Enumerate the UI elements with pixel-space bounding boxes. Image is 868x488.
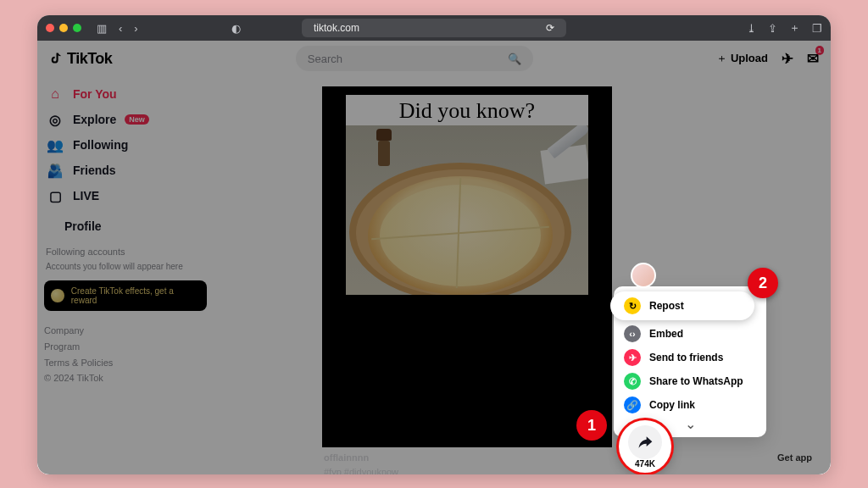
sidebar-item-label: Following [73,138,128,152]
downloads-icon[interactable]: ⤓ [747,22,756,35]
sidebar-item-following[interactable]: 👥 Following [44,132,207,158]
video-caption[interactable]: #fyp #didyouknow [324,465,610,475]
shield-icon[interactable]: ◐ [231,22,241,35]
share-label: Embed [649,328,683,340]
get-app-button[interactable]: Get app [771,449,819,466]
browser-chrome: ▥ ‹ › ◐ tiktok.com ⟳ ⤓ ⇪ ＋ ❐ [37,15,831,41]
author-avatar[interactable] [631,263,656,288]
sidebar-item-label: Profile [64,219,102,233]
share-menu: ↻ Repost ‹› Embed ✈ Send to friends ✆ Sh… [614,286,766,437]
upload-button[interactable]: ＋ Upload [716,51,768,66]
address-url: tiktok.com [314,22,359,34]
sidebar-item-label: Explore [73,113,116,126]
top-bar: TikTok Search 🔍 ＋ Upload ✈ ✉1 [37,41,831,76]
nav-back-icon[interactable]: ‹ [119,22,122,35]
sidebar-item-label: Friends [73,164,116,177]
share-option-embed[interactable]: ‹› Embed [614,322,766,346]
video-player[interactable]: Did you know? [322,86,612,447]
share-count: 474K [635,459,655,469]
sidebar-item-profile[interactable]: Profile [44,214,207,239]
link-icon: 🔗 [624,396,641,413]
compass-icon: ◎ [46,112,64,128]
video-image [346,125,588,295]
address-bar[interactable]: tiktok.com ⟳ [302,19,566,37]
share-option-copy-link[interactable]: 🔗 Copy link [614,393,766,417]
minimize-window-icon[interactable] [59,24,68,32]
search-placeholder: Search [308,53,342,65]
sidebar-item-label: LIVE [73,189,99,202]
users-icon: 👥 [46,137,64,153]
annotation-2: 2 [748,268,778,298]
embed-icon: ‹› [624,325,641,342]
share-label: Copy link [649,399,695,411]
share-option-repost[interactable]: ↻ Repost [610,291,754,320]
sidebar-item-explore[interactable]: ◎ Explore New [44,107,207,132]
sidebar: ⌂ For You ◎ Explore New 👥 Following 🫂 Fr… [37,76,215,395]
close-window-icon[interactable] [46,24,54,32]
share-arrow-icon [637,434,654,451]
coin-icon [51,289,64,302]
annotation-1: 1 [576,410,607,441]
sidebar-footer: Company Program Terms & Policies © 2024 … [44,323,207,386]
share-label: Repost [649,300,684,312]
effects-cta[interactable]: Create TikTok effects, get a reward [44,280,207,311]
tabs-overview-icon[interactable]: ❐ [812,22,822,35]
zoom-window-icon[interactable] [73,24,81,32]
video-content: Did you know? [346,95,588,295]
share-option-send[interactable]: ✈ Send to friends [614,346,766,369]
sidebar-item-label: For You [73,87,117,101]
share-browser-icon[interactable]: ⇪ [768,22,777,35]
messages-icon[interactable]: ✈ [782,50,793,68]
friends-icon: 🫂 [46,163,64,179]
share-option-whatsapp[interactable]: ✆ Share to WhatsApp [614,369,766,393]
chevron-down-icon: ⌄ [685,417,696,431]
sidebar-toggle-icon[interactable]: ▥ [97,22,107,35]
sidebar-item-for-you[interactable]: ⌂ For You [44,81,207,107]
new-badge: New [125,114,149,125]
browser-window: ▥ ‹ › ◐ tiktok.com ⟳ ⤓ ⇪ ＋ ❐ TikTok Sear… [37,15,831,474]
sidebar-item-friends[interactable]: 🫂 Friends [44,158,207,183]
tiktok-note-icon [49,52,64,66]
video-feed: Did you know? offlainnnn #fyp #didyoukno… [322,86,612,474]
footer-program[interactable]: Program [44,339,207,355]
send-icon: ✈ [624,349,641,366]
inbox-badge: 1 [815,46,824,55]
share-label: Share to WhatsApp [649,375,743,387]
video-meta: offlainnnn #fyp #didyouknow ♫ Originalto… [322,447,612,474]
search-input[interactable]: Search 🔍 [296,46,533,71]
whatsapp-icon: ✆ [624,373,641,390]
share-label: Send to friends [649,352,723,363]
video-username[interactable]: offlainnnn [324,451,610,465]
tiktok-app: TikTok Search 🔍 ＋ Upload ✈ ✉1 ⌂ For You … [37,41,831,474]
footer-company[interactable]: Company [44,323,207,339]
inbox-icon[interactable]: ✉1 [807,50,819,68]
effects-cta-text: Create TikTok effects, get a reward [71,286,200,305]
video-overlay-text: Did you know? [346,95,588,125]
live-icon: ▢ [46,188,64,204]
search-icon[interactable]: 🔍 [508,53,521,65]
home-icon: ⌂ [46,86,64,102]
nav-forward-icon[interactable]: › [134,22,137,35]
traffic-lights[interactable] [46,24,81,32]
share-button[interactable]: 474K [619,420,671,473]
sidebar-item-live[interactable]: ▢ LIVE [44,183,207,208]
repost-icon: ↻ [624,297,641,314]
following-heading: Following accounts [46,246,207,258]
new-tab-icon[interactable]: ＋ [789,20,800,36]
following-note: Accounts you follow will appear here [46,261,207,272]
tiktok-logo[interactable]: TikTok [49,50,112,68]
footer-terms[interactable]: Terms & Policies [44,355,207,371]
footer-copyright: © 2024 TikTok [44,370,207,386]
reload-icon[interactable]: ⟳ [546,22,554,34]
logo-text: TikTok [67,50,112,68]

==

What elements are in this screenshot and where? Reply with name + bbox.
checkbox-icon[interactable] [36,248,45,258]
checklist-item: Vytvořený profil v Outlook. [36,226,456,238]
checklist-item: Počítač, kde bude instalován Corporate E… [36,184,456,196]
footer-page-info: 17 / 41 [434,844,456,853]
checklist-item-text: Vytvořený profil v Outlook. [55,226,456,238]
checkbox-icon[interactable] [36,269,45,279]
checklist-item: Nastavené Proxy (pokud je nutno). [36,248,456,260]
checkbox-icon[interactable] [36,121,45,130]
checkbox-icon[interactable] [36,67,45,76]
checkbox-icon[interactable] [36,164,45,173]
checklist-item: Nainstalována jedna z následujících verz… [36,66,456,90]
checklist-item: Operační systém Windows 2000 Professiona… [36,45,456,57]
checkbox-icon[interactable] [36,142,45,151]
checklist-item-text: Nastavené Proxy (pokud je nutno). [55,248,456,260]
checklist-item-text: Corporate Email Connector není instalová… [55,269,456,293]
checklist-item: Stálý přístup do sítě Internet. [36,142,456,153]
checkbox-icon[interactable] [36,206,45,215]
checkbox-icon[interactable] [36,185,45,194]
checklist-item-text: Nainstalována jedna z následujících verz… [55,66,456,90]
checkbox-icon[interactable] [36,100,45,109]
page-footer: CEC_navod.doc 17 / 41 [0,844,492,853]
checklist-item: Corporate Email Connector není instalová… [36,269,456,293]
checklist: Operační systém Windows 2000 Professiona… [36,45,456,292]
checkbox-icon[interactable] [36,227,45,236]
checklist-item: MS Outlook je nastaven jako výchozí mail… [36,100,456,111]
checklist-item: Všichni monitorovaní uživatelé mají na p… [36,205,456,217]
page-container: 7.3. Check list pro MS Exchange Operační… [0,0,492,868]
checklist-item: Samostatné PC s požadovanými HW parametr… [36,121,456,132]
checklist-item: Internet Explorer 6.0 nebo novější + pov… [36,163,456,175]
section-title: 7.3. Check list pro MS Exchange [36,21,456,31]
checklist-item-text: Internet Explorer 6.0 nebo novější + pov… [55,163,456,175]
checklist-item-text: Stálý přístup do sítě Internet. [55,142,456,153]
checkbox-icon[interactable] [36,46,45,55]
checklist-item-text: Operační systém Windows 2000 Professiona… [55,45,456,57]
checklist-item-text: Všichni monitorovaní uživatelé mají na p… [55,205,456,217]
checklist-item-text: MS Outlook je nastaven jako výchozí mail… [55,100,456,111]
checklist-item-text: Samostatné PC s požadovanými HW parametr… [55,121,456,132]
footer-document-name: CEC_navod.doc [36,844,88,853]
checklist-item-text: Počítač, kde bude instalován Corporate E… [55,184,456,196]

DIRECTIONS – Every line of the material that includes the word "není" needs to be copied.

SOLUTION FOR THIS EXERCISE –
checklist-item-text: Corporate Email Connector není instalová… [55,269,456,293]
checklist-item: Corporate Email Connector není instalová… [36,269,456,293]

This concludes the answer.